The district court ordered that Mid-South (a) start paying Ms. Vaughn at the rate of pay she would have earned in the higher position, (b) put her in a job of that character when one became available, and (c) pay her backpay for the period from the denial of the promotion to the date of judgment. The amount of the backpay was calculated on the basis of what Ms. Vaughn would have received if she had not been denied promotion, giving credit for the amount she actually received while she remained in the lower paying job.


Mid-South argues that the district court abused its discretion in ordering anything more than payment of the salary differential from the time Ms. Vaughn was denied promotion to the time her job was abolished. In the alternative Mid-South argues that if the backpay was not required to be cut off at the point when Ms. Vaughn's job was abolished, the employer at least ought to have been given credit for the amount Ms. Vaughn would have earned in the lower-paying job if that job had not been abolished.
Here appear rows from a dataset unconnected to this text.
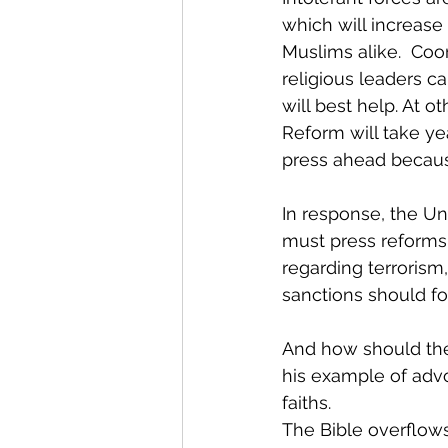
which will increase
Muslims alike.  Coo
religious leaders c
will best help. At 
Reform will take ye
press ahead because 
In response, the Un
must press reforms,
regarding terrorism,
sanctions should fo
And how should the
his example of advo
faiths.
The Bible overflows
We cannot accept either of Mid-South's arguments. It was the duty of the district court to frame a remedy that would make Ms. Vaughn whole--to place her, as nearly as possible, in the position she would have occupied had she not been wronged. Shore v. Federal Express Corporation, 777 F.2d 1155, 1158-59 (6th Cir.1985). The district court did exactly that, in our view. But for the wrongful act of discrimination on Mid-South's part, the condition of Ms. Vaughn's bank account at the end of the road would have been exactly the same as it will be under the district court's order. There was not abuse of discretion here. The judgment of the district court is AFFIRMED.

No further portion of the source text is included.